╭─ RECORDS SHOWN
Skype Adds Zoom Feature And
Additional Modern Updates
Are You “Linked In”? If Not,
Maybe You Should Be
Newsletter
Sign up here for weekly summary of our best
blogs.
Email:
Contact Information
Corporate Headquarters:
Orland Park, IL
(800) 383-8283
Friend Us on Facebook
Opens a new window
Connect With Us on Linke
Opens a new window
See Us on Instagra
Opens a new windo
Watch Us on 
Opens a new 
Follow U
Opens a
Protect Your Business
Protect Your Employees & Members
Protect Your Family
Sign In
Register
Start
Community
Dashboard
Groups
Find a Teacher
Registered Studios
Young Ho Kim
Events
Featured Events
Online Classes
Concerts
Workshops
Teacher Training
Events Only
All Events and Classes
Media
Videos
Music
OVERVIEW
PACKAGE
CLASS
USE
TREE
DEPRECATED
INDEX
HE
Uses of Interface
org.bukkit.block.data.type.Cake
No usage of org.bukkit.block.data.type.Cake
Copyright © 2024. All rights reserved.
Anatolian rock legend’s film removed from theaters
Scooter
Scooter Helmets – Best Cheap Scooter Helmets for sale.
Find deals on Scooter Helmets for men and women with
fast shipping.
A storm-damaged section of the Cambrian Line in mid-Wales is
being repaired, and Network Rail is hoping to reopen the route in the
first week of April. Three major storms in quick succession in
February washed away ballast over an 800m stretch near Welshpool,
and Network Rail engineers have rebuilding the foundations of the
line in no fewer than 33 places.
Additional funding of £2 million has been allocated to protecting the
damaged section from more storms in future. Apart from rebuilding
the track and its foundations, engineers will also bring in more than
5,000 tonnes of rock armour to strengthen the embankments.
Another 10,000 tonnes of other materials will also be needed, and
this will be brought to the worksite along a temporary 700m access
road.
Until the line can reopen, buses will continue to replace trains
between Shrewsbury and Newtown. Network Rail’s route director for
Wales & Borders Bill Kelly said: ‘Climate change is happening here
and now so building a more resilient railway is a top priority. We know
╰─
╭─ RECORDS SHOWN
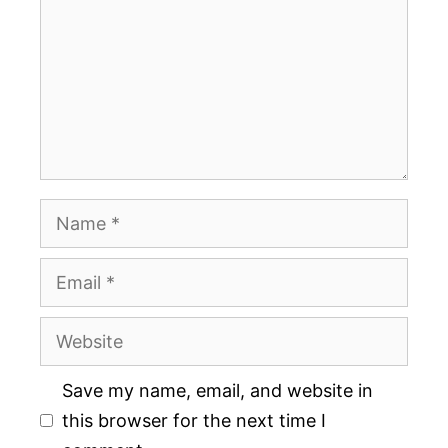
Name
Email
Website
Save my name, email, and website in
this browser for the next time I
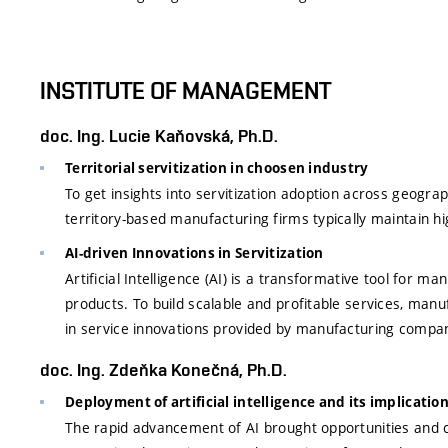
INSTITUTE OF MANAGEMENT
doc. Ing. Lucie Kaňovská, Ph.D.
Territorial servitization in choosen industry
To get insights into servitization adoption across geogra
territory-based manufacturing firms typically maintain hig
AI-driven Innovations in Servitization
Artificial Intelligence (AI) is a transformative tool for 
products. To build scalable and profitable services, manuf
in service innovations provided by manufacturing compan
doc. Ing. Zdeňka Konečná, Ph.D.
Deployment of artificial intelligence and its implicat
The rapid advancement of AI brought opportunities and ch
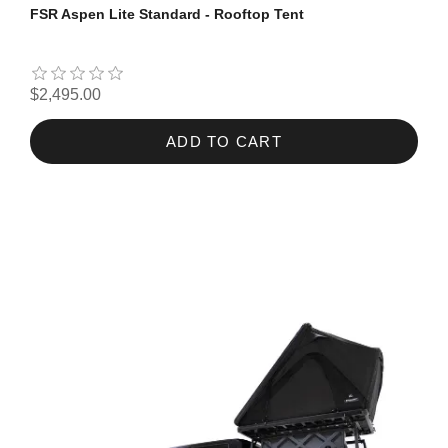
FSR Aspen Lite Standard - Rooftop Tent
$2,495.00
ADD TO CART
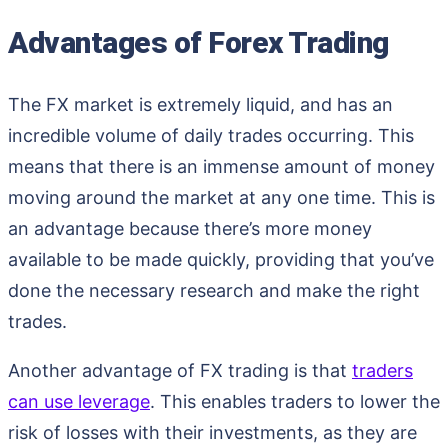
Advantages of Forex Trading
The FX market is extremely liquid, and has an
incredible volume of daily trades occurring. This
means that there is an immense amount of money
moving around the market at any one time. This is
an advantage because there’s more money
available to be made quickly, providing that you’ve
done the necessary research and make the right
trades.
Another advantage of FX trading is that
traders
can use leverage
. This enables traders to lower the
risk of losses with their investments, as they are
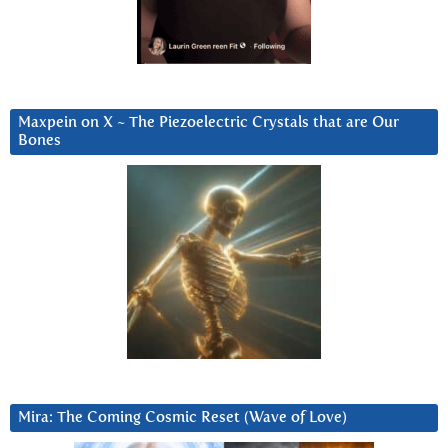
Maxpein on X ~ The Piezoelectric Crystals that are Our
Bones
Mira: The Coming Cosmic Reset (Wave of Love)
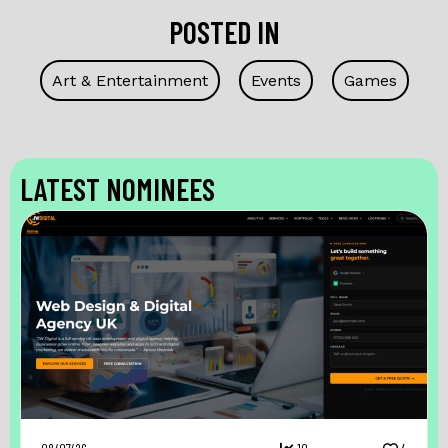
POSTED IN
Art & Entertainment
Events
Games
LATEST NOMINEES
╰─
- [WHAT IS NEEDED]
With the line holding "Teacher Training" as the first and the line holding "fast shipping." as the last, please transcribe exactly the lines of the material above in that range and nothing else.

- [TASK OUTPUT]
Teacher Training
Events Only
All Events and Classes
Media
Videos
Music
OVERVIEW
PACKAGE
CLASS
USE
TREE
DEPRECATED
INDEX
HE
Uses of Interface
org.bukkit.block.data.type.Cake
No usage of org.bukkit.block.data.type.Cake
Copyright © 2024. All rights reserved.
Anatolian rock legend’s film removed from theaters
Scooter
Scooter Helmets – Best Cheap Scooter Helmets for sale.
Find deals on Scooter Helmets for men and women with
fast shipping.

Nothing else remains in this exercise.